Antecedentes al Programa Nacional de Prevención del Suicidio

Antecedentes al Programa Nacional de Prevención del


Suicidio

Como problema de salud pública, el suicidio ha adquirido especial importancia en las últimas décadas. Según la
Organización Mundial de la Salud (OMS), en los últimos 45 años las tasas de suicidio han aumentado en un 60% a
nivel mundial y se estima que el suicidio supuso el 1,8% de la carga global de morbilidad en 1998 en el mundo y se
proyectaba que esta cifra seguiría subiendo.

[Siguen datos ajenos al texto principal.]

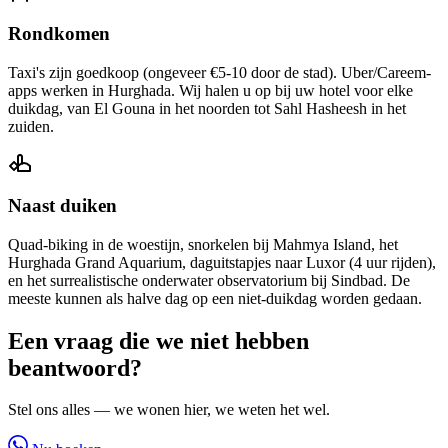
Rondkomen
Taxi's zijn goedkoop (ongeveer €5-10 door de stad). Uber/Careem-
apps werken in Hurghada. Wij halen u op bij uw hotel voor elke
duikdag, van El Gouna in het noorden tot Sahl Hasheesh in het
zuiden.
Naast duiken
Quad-biking in de woestijn, snorkelen bij Mahmya Island, het
Hurghada Grand Aquarium, daguitstapjes naar Luxor (4 uur rijden),
en het surrealistische onderwater observatorium bij Sindbad. De
meeste kunnen als halve dag op een niet-duikdag worden gedaan.
Een vraag die we niet hebben
beantwoord?
Stel ons alles — we wonen hier, we weten het wel.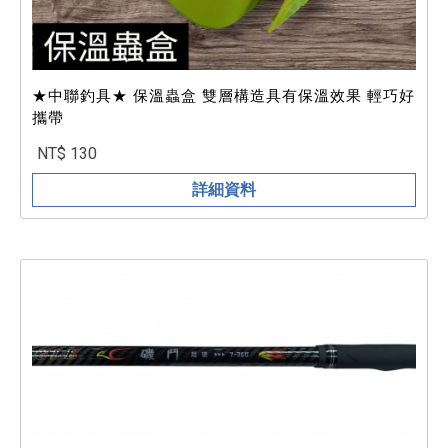
★中聯釣具★ 保溫蟲盒 雙層構造具有保溫效果 輕巧好
攜帶
NT$ 130
詳細資料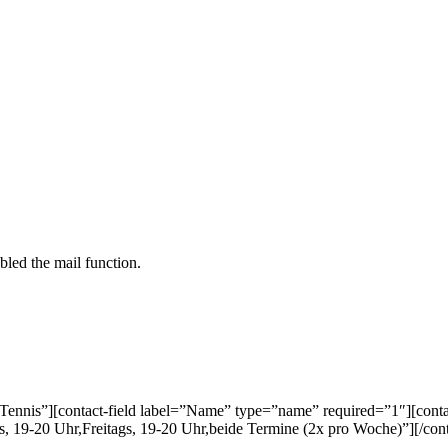
bled the mail function.
nnis”][contact-field label=”Name” type=”name” required=”1″][contact
 19-20 Uhr,Freitags, 19-20 Uhr,beide Termine (2x pro Woche)”][/cont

A principios de los años 2000, la OMS lanza el proyecto SUPRE (Suicide Prevention), cuyos objetivos son reducir la
morbimortalidad por suicidio, combatir el estigma sobre la conducta suicida y apoyar a los países miembros en el
desarrollo de políticas públicas tendientes a prevenir la conducta suicida.

Varios países, entre ellos Chile, han puesto en marcha Programas Nacionales de
Prevención del Suicidio basados en las recomendaciones de la OMS, con
resultados importantes en la disminución de las tasas de suicidio.

En esta unidad conoceremos el Programa Nacional de Prevención del Suicidio elaborado por el Ministerio de Salud
el año 2007, las condiciones, tanto nacionales como internacionales, que explican la necesidad de su creación, los
principios técnicos que lo fundamentan y el desarrollo que ha alcanzado en las distintas regiones del país.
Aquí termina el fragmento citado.